HARARE, ZIMBABWE -Energy companies have struck a significant natural gas deposit in northern Zimbabwe, near the country’s border with Mozambique and Zambia. The Zimbabwean government anticipates that the discovery, if effectively harnessed, could alleviate the nation’s dependence on costly imported energy.
Zhemu Soda, Zimbabwe’s Minister of Mines and Mining Development, heralded the breakthrough in the Cabora Bassa Basin, situated approximately 300 kilometers north of Harare, as “one of the most significant developments in the onshore oil and gas sector in the southern African region.”
Invictus Energy, an Australia-based company, played a pivotal role in the discovery. Scott Macmillan, the Managing Director of Invictus Energy, expressed his enthusiasm, stating, “It’s obviously a significant development in the company’s history…the first Triassic discovery in sub-Saharan Africa and one of the significant developments in the onshore oil and gas industry for many decades.”

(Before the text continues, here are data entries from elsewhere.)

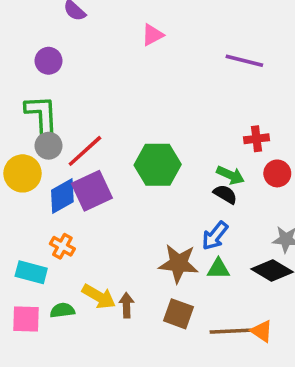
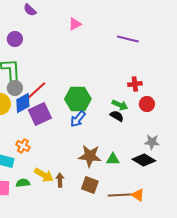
blue diamond: (62, 196) -> (23, 103), moved
blue arrow: (215, 236) -> (78, 119), moved

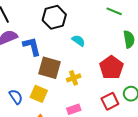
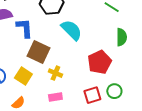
cyan semicircle: (78, 41) -> (72, 30), size x1.6
yellow cross: (74, 78) -> (55, 73), moved, turned 32

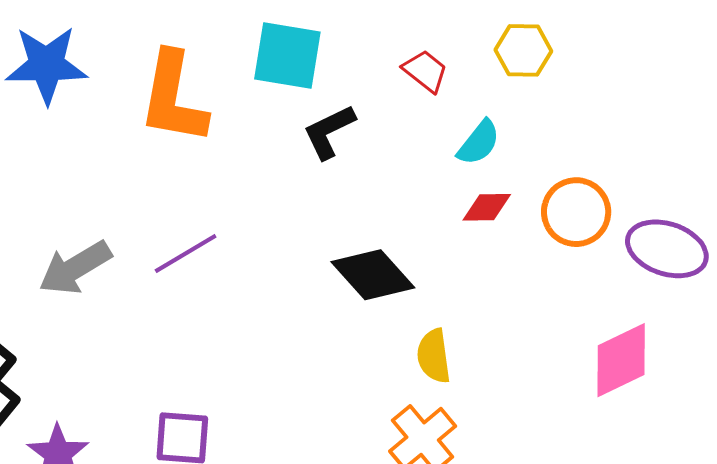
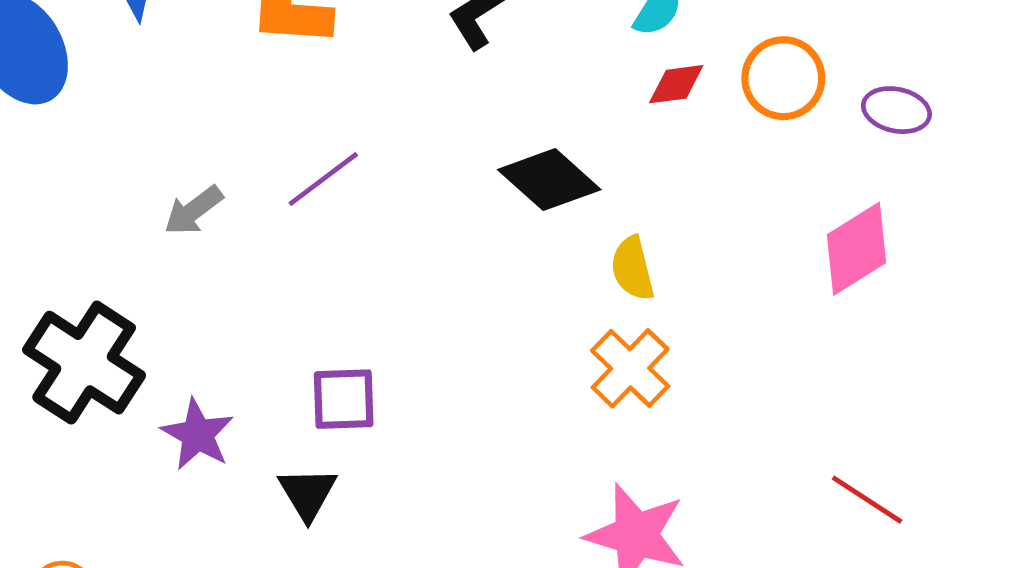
purple ellipse: (667, 249) -> (896, 110), size x0.7
gray arrow: (75, 268) -> (194, 210), size x0.7

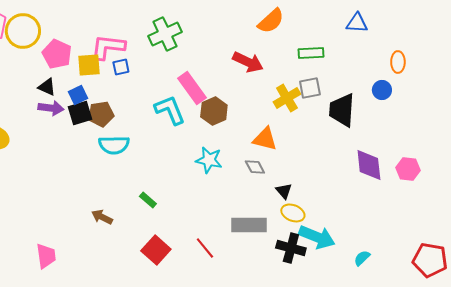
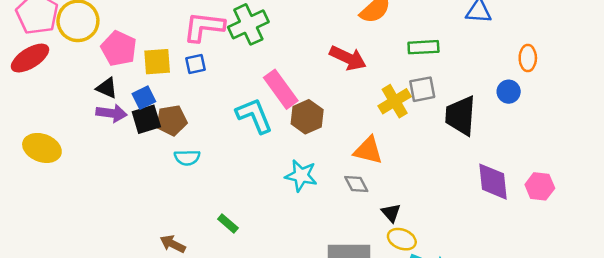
pink L-shape: (108, 47) -> (204, 27), moved
cyan semicircle: (114, 145) -> (187, 158), size x0.7

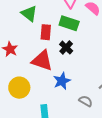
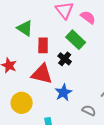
green rectangle: (69, 23) -> (76, 40), moved, turned 30

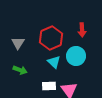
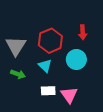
gray triangle: (18, 43) -> (16, 46), size x1.5
cyan triangle: (54, 62) -> (45, 66), moved

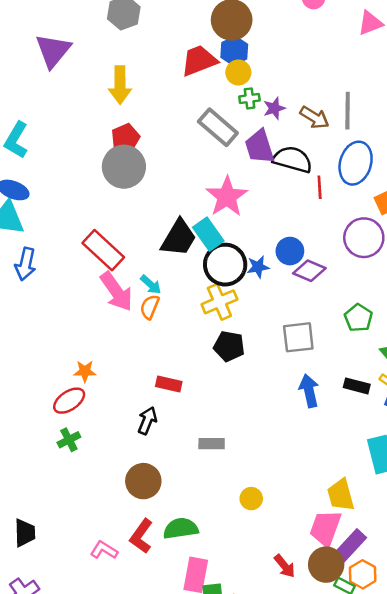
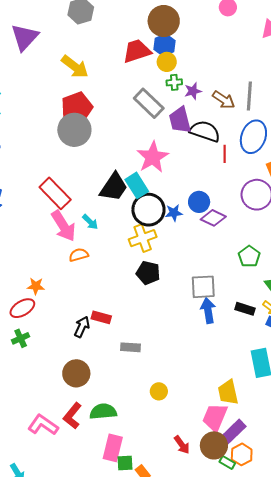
yellow arrow: (120, 85) -> (75, 67), turned -56
red pentagon: (125, 138) -> (77, 108), size x1.4
orange semicircle: (150, 307) -> (79, 255), moved, turned 48
gray square: (298, 337) -> (203, 287), moved
red rectangle: (169, 384) -> (101, 317), moved
pink L-shape: (104, 550) -> (43, 425), size x1.4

The company holds approximately 360,000 hectares in the Cabora Bassa Basin for oil and gas exploration, utilizing equipment and data left by Mobil in the 1990s. With a contracted rig for the next two years, Invictus is optimistic about the future.
Macmillan remarked, “It’s obviously a fantastic start,” referring to the confirmation of the discovery at Mukuyu 2, an area in the Cabora Bassa Basin. The Mukuyu region has proven promising, despite setbacks like the collapse of Mukuya 1 before the confirmation of gas presence.
However, not everyone welcomes the $20 million gas and oil exploration project. Farai Maguwu, the founding director of the Centre for Natural Resource Governance, expresses concerns about potential displacement of local communities, environmental destruction, and underground water contamination.
Maguwu advocates for renewable energy as a viable solution, emphasizing its business sense and ability to provide clean and affordable electricity, especially in rural areas. He points out that those in rural areas already benefit from renewable energy, which offers greater energy sufficiency compared to urban areas.
Zimbabwe, grappling with persistent energy shortages, primarily relies on thermal and hydro equipment that falls short of meeting domestic demands. The government pins its hopes on the gas discovery in the Cabora Bassa Basin to usher in a new era of energy stability and independence.